Background: Burnout, moral distress, compassion fatigue, and posttraumatic stress disorder are concerns for health-care staff. Due to the high mental, physical, and emotional demands of the pediatric hematology/oncology profession, workplace supports should be in place to address the needs of the staff. A nurse-led support program is one strategy to enhance staff well-being. Methods: The Hematology/Oncology/Stem Cell Transplant Advancing Resiliency Team (HART) is a nurse-led peer-to-peer on-site support program for multidisciplinary staff caring for hematology/oncology patients. HART coaches, working 8-hour shifts, covering both day and night shift hours, are present 3 days a week on the unit. HART offers a confidential space for one on one or group interactions, educational sessions, assistance with work related, patient-care based, or personal concerns, and various forms of integrative therapies. Results: There have been over 1,100 coach consults and 98 HART shifts worked. The most commonly reported changes since HART began include staff feeling more supported by leadership and staff making time for breaks during the work shift. A 25.6% increase in staff reporting to be extremely satisfied with unit support was found. Discussion: Cultivating a culture of staff support is important. Due to COVID-19, physical HART coach presence was put on hold for 4 weeks and virtual interventions were trialed. Since its return, coach consult numbers have been steadily rising. Having a support program led by coaches with direct experience understanding the emotional toll of caring for the pediatric hematology/oncology patient population was found to be well utilized, feasible through donor funding, and measurable via staff report.

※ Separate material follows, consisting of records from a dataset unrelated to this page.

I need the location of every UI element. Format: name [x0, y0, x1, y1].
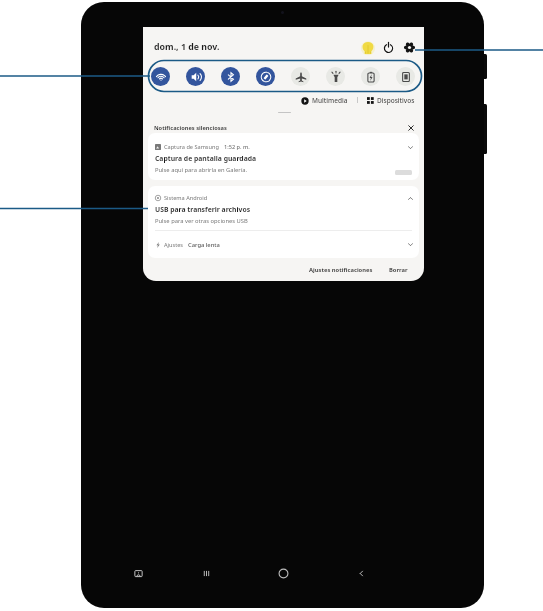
button[interactable]: Sistema Android — [148, 186, 419, 230]
button[interactable]: Apagar — [380, 39, 397, 56]
staticText: Captura de Samsung — [164, 143, 219, 151]
staticText: Ajustes — [164, 241, 184, 249]
button[interactable]: Inicio — [277, 567, 290, 580]
button[interactable]: Ajustes notificaciones — [307, 264, 375, 276]
button[interactable]: Atrás — [355, 567, 368, 580]
button[interactable]: Modo avion — [283, 60, 318, 93]
button[interactable]: Ahorro bateria — [353, 60, 388, 93]
staticText: Pulse aquí para abrirla en Galería. — [155, 166, 248, 174]
button[interactable]: Dispositivos — [366, 96, 416, 105]
button[interactable]: Captura de pantalla — [132, 567, 145, 580]
button[interactable]: Ajustes — [401, 39, 418, 56]
staticText: Ajustes notificaciones — [309, 266, 373, 274]
button[interactable]: Linterna — [318, 60, 353, 93]
staticText: Carga lenta — [188, 241, 220, 249]
staticText: Sistema Android — [164, 194, 208, 202]
button[interactable]: Multimedia — [300, 96, 349, 105]
staticText: Dispositivos — [377, 96, 415, 105]
button[interactable]: Sonido — [178, 60, 213, 93]
button[interactable]: Borrar — [387, 264, 410, 276]
button[interactable]: Bluetooth — [213, 60, 248, 93]
staticText: USB para transferir archivos — [155, 205, 251, 214]
button[interactable]: Ajustes — [155, 231, 414, 258]
staticText: Borrar — [389, 266, 408, 274]
staticText: dom., 1 de nov. — [154, 41, 220, 53]
staticText: Pulse para ver otras opciones USB — [155, 217, 248, 225]
button[interactable]: Captura de Samsung — [148, 133, 419, 180]
button[interactable]: Recientes — [200, 567, 213, 580]
staticText: Captura de pantalla guardada — [155, 154, 257, 163]
button[interactable]: Brillo — [359, 39, 376, 56]
staticText: 1:52 p. m. — [224, 143, 250, 151]
button[interactable]: Cerrar — [405, 122, 416, 133]
button[interactable]: Girar — [248, 60, 283, 93]
button[interactable]: SIM — [388, 60, 423, 93]
staticText: Notificaciones silenciosas — [154, 124, 227, 132]
staticText: Multimedia — [312, 96, 348, 105]
button[interactable]: Wi-Fi — [143, 60, 178, 93]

Background: The purpose of this study is to explore staff experiences of working in a children's blood and cancer center in New Zealand, with a particular focus on how staff maintain resilience in their work and sustain working in this difficult area. Methods: Constructivist grounded theory (GT) methods were used to collect data using focus groups and individual interviews with all staff (nursing, medical, allied health, cleaning, and support staff) working in the area. Data were analyzed using constant comparative analysis, and data collection continued until theoretical saturation was achieved. Results: The GT constructed in this study is being a work family, which includes three core categories: finding attachment, becoming a work family, and having an identity. Discussion: This study found that regardless of profession or discipline, all staff experience similar feelings about their work, and can develop and enhance their resilience by belonging to a "work family." Being socially connected to the work family was recognized as the most supportive intervention, and was identified as being of greater value than the traditional one-on-one support that is currently encouraged.